While the coverage is little-noticed in economic booms, it becomes important during economic downturns and credit crunches: Claims under trade credit policies spiked during the last financial crisis in 2008 and 2009 as many companies could not pay their bills and became insolvent.

Supply chains for apparel, accessories and related goods are at particular risk if the coverage goes away, said Karen Giberson, President and CEO of the Accessories Council. Retailers that were already facing challenges to their business model before the pandemic, including department stores like Macy's Inc., could face a crunch if credit coverage remains sparse, she said.

Manufacturers that produce private-label goods for retailers also rely on credit insurance since their goods are made-to-order — and use a name owned by a specific retailer — making them impossible to sell elsewhere if a contract falls through or a retailer goes belly-up. "The stakes are quite high," Giberson said.

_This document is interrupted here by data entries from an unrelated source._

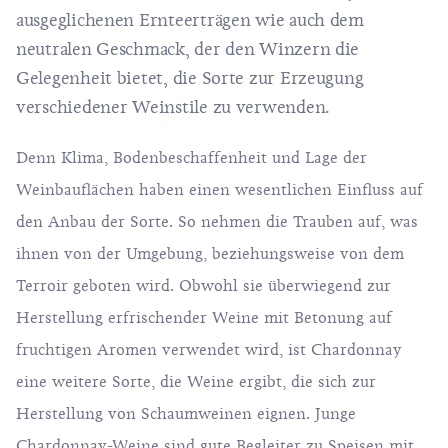
ausgeglichenen Ernteerträgen wie auch dem
neutralen Geschmack, der den Winzern die
Gelegenheit bietet, die Sorte zur Erzeugung
verschiedener Weinstile zu verwenden.
Denn Klima, Bodenbeschaffenheit und Lage der
Weinbauflächen haben einen wesentlichen Einfluss auf
den Anbau der Sorte. So nehmen die Trauben auf, was
ihnen von der Umgebung, beziehungsweise von dem
Terroir geboten wird. Obwohl sie überwiegend zur
Herstellung erfrischender Weine mit Betonung auf
fruchtigen Aromen verwendet wird, ist Chardonnay
eine weitere Sorte, die Weine ergibt, die sich zur
Herstellung von Schaumweinen eignen. Junge
Chardonnay-Weine sind gute Begleiter zu Speisen mit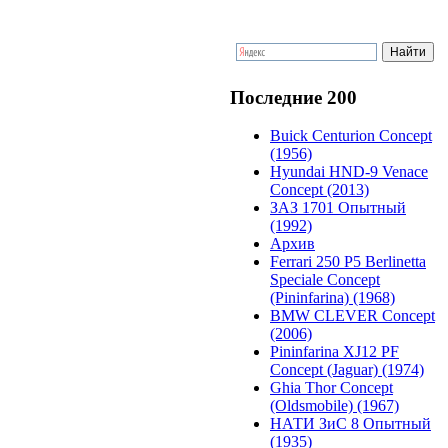
Последние 200
Buick Centurion Concept
(1956)
Hyundai HND-9 Venace
Concept (2013)
ЗАЗ 1701 Опытный
(1992)
Архив
Ferrari 250 P5 Berlinetta
Speciale Concept
(Pininfarina) (1968)
BMW CLEVER Concept
(2006)
Pininfarina XJ12 PF
Concept (Jaguar) (1974)
Ghia Thor Concept
(Oldsmobile) (1967)
НАТИ ЗиС 8 Опытный
(1935)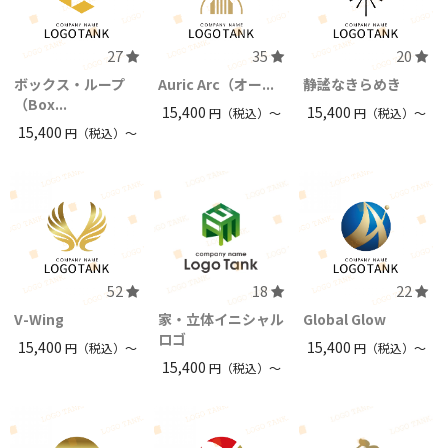
27
35
20
ボックス・ループ
Auric Arc（オー...
静謐なきらめき
（Box...
15,400
15,400
円（税込）〜
円（税込）〜
15,400
円（税込）〜
52
18
22
V-Wing
家・立体イニシャル
Global Glow
ロゴ
15,400
15,400
円（税込）〜
円（税込）〜
15,400
円（税込）〜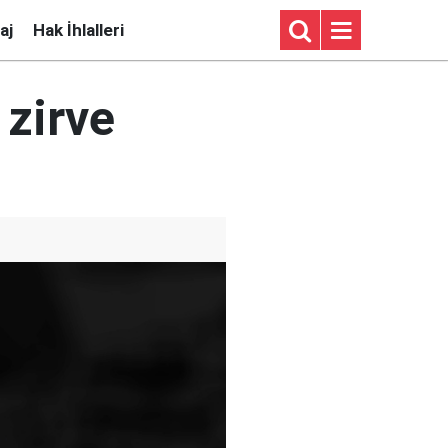
aj
Hak İhlalleri
 zirve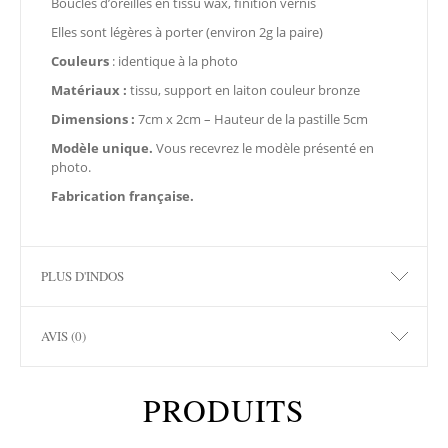
Boucles d’oreilles en tissu wax, finition vernis
Elles sont légères à porter (environ 2g la paire)
Couleurs
: identique à la photo
Matériaux :
tissu, support en laiton couleur bronze
Dimensions :
7cm x 2cm – Hauteur de la pastille 5cm
Modèle unique.
Vous recevrez le modèle présenté en
photo.
Fabrication française.
PLUS D'INDOS
AVIS (0)
PRODUITS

Existing federal lending programs prompted by the pandemic, such as the Paycheck Protection Program and the Main Street Lending Program, are designed to address long-term liquidity issues, 21 trade groups wrote in the most recent letter asking for federal intervention July 1. But the contraction of credit insurance presents a short-term problem that could balloon in scope, they wrote.

Without insurance coverage, companies are less willing to take on routine risks of doing business, they said, adding that the problem could mushroom to touch "every contract and supplier transaction for the next 12 to 18 months" if left unchecked.

"It's going to be horrible if you look forward two quarters," Ettien of Willis Towers Watson said. "We're gonna need support on getting those credit lines robust enough."